SINGAPORE / TOKYO (Reuters) – Oil prices held near two-month lows on Monday amid concerns that global gross domestic product and excess refined product would weigh on the markets for some time to come.
Future international Brent crude was trading at $ 45.59 a barrel at 0424 GMT, down 10 cents from its previous close. USA West Texas Intermediate (WTI) was $ 44.09, also fell 10 cents a barrel.
Both benchmarks were near two-month lows hit last week.
Traders said the ongoing oversupply and increasing economic headwinds weighed on oil.

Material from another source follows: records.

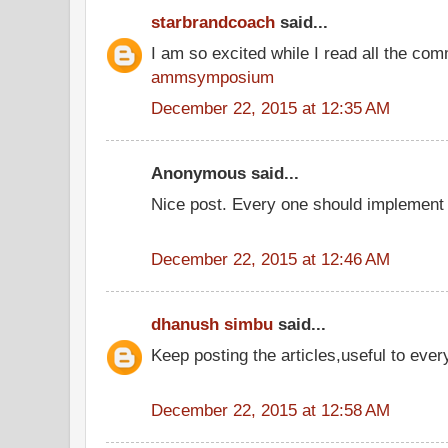
starbrandcoach
said...
I am so excited while I read all the co
ammsymposium
December 22, 2015 at 12:35 AM
Anonymous said...
Nice post. Every one should implement 
December 22, 2015 at 12:46 AM
dhanush simbu
said...
Keep posting the articles,useful to eve
December 22, 2015 at 12:58 AM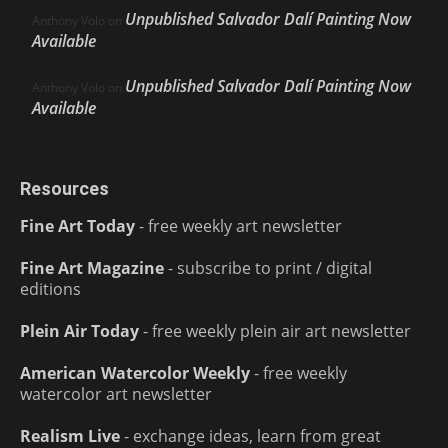
Unpublished Salvador Dalí Painting Now
Anthony Volo
on
Available
Unpublished Salvador Dalí Painting Now
Anthony Volo
on
Available
Resources
Fine Art Today
- free weekly art newsletter
Fine Art Magazine
- subscribe to print / digital
editions
Plein Air Today
- free weekly plein air art newsletter
American Watercolor Weekly
- free weekly
watercolor art newsletter
Realism Live
- exchange ideas, learn from great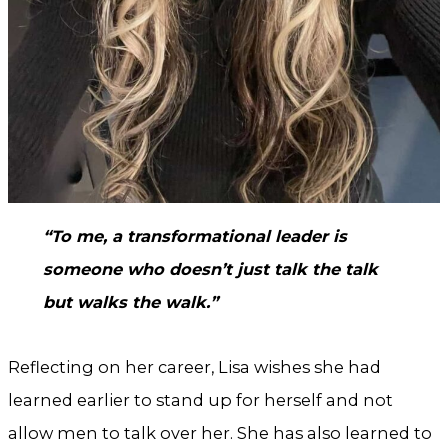
“To me, a transformational leader is
someone who doesn’t just talk the talk
but walks the walk.”
Reflecting on her career, Lisa wishes she had
learned earlier to stand up for herself and not
allow men to talk over her. She has also learned to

“Headwinds (n) grows 2H16, therefore, our bias bearish oil,” Morgan Stanley (NYSE: MS) on Monday in a note to clients, pointing to the elastic supply US fall demand for transport fuels, and the excess supply of refineries, particularly in gasoline.
“As a result, demand for oil refinery demand for products is underperforming by a wide margin,” said US bank, adding that rising economic risks added to downside risks for oil.
A strong dollar and a fourth weekly rise in the number of US oil rigs also weighed on prices, traders said. [USD /] [RIG / T]
Money managers cut their net futures US crude and options positions that would benefit from rising prices to a four-month low in the week to July 19 long, said Trading Commission Commodity Futures US on Friday.
Libya hopes to boost oil exports have taken a blow after the head of the National Oil Corporation (NOC) opposite an agreement between the government and local guards to reopen the main ports.